§ **To do**
Return every line of the data below, exactly.

** Record set follows **

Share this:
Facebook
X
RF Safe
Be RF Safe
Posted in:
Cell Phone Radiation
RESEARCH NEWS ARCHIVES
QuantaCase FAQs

** End of Record set **

§ **Your response**
Share this:
Facebook
X
RF Safe
Be RF Safe
Posted in:
Cell Phone Radiation
RESEARCH NEWS ARCHIVES
QuantaCase FAQs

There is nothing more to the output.